Imagine that the CIO has been impressed with your past performance and has promoted you to database administrator. Your first project is to create a data warehouse project plan that will merge five (5) disparate operational data sources into a common warehouse and associated data marts. The project plan will address the technical design for the future implementation of the data warehouse. Your company has realized that there is a great amount of data within the company that you should use or test with before you can recommend or propose any intelligent business solutions. You approach for better understanding their business needs is to setup Hadoop independent from their business and systems environment and extract data files to experiment with first. Simply :
- Gathers data from three (3) internal organizational systems and two (2) external sources.
- Combines the data into one database.
- Manipulates and conforms it to common and organizational standards.
- Restructures it for easy exploration, reporting, and data mining.
- Use any of the recommended tools (i.e., Hadoop, Google Analysis etc.) in class to analyze this data.
Using your knowledge of requirements gatherings, architectural framework, the Hadoop system, and testing methodologies for data warehouse projects, develop your report for the final analytical findings of preceived trends.
Specifically, write a (2-3) page report in which you:
- Write an objective statement to include an introduction of the purpose of this activity
- Construct a requirements statement that details the business user and technical requirements.
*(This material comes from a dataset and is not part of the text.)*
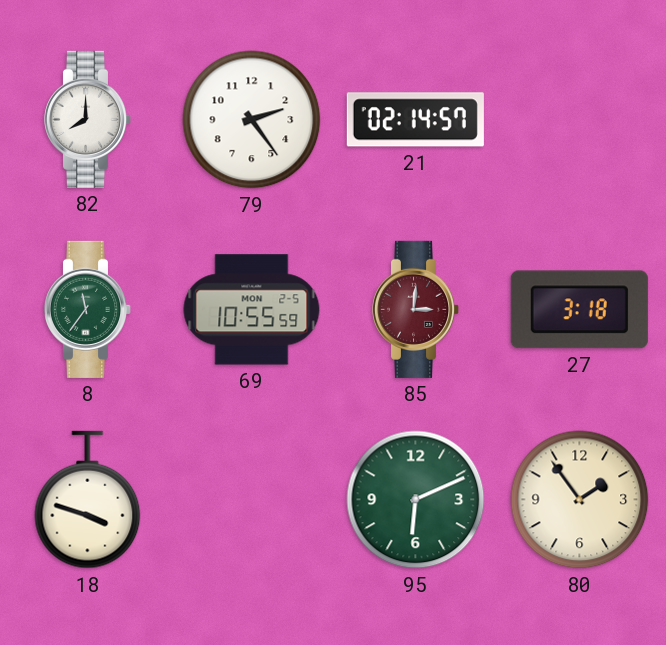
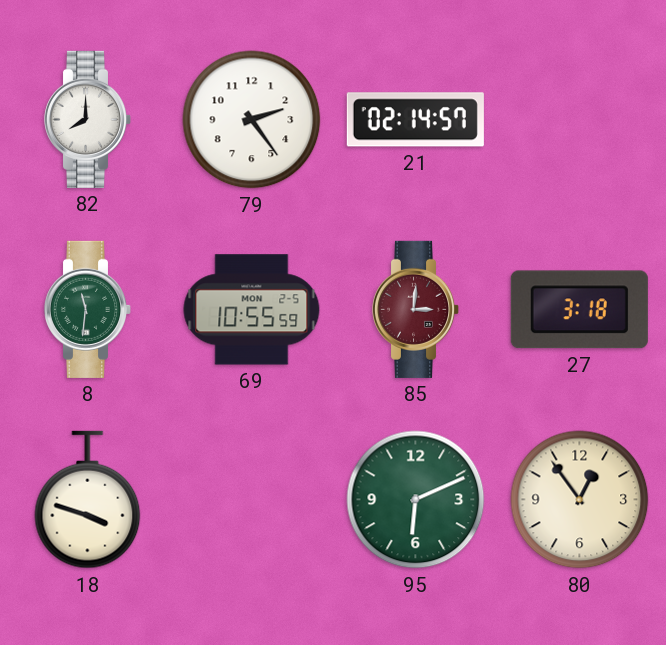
8: 11:36 -> 11:31
80: 1:54 -> 12:54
- Use Excel, Visio, MS Project, or one of their equivalents such as Open Project, Dia, or OpenOffice to complete the following. Note: The graphically depicted solution may not exceed two (2) pages. Ensure that each finding has a written explanation or narrative.
- Construct the business and technical metadata that would be necessary for the data files used.
- Create a schema for the data files used.
- Construct the necessary fact table(s) and dimensional table(s).
- Illustrate the flow of data including both inputs and outputs for Hadoop.
- Recommend and justify a business intelligence (BI) solution; then, depict the probable dashboard that could benefit users long term.
- Use at least five (5) quality resources in this assignment. Note: Wikipedia and similar Websites do not qualify as quality resources.
Section 2: Create a PPT for the class on your analysis and findings
I expect you and your teammate to present your slides in class. There is a separate loading area for the PPT.
Your assignment must follow these formatting requirements:
- Be typed, double spaced, using Times New Roman font (size 12), with one-inch margins on all sides; citations and references must follow APA or school-specific format. Check with your professor for any additional instructions.
- Include a cover page containing the title of the assignment, the student’s name, the professor’s name, the course title, and the date. The cover page and the reference page are not included in the required assignment page length.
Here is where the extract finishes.